§ **Records supplied**
────────────────────

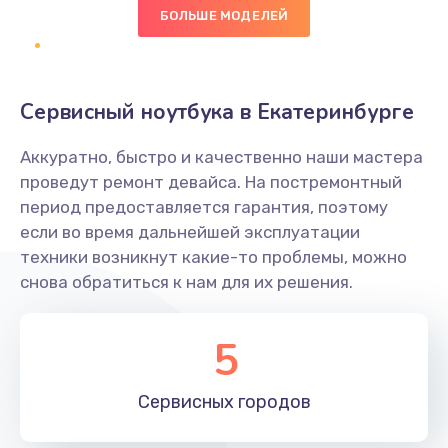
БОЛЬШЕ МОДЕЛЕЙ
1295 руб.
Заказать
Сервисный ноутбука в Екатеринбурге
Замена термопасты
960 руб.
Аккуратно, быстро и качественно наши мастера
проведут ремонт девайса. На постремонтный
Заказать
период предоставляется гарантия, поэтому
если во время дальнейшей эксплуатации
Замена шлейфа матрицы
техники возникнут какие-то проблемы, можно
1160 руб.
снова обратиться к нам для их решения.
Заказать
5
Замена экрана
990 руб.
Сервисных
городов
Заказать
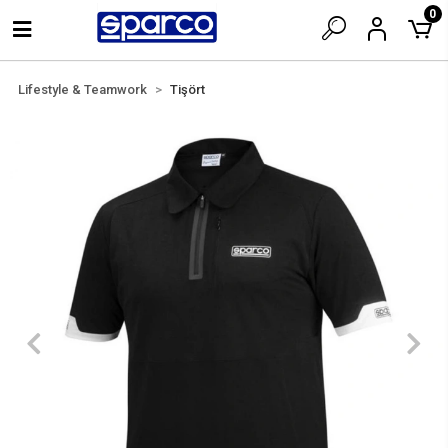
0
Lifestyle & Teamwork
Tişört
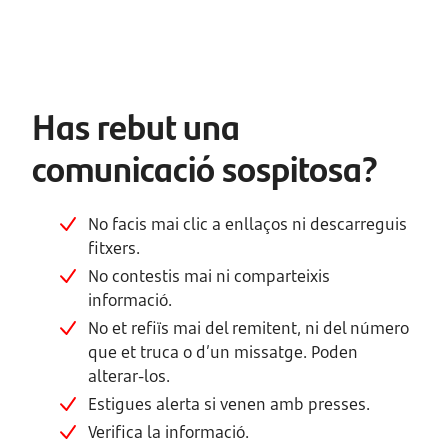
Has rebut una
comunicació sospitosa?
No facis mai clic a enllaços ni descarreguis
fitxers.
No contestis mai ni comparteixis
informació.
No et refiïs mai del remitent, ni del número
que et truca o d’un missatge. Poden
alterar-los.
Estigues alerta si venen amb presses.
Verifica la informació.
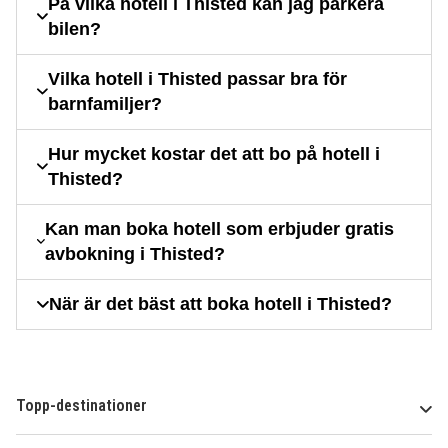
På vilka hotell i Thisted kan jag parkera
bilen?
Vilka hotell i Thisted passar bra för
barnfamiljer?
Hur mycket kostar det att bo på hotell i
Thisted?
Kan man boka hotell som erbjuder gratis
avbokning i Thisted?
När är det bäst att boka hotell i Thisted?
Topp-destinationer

────────────────────

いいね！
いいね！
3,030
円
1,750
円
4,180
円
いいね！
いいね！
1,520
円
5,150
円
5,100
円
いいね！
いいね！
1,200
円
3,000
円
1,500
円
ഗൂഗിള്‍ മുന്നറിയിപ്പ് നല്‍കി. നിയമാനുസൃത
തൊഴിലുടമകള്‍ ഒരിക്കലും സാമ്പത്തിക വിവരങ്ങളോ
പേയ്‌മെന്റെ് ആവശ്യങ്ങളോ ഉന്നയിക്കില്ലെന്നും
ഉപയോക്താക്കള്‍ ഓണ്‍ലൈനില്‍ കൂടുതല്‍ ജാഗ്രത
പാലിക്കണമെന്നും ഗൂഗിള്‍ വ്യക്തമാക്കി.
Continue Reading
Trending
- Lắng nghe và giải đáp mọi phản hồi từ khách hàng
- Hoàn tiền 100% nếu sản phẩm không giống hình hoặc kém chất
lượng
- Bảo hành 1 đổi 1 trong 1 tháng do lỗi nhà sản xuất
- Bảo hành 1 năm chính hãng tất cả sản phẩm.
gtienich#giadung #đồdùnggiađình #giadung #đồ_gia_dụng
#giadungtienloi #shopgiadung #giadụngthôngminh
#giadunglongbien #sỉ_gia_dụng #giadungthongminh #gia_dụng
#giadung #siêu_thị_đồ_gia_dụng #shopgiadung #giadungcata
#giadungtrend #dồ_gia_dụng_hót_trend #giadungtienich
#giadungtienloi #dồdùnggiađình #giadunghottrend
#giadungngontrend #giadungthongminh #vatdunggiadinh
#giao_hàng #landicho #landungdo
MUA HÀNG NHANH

────────────────────

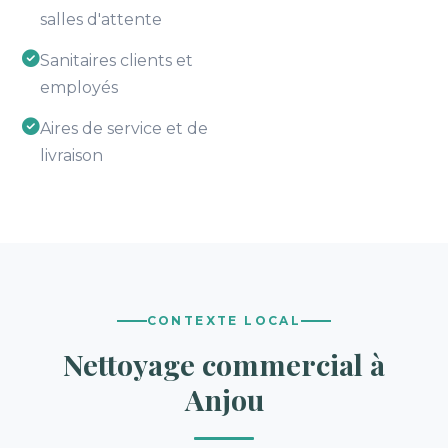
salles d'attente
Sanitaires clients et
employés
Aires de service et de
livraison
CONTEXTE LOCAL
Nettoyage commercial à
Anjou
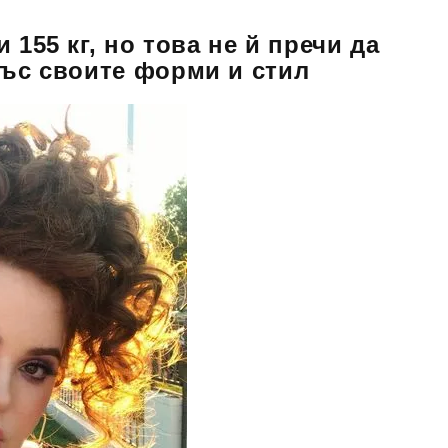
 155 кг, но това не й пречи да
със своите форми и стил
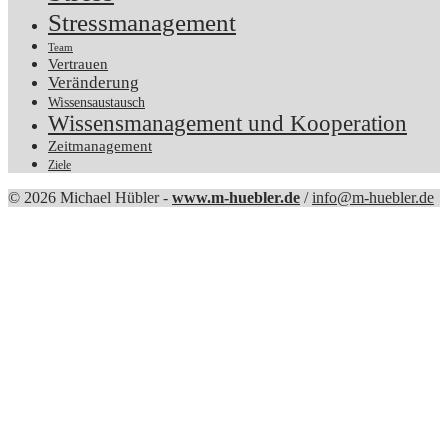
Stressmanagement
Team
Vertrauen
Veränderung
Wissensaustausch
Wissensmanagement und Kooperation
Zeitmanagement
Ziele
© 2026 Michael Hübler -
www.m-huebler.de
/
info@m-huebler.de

────────────────────

§ **Aim of the exercise**
Each line in the records above that contains the word "Thisted" must be copied.

§ **Exercise result**
På vilka hotell i Thisted kan jag parkera
Vilka hotell i Thisted passar bra för
Thisted?
avbokning i Thisted?
När är det bäst att boka hotell i Thisted?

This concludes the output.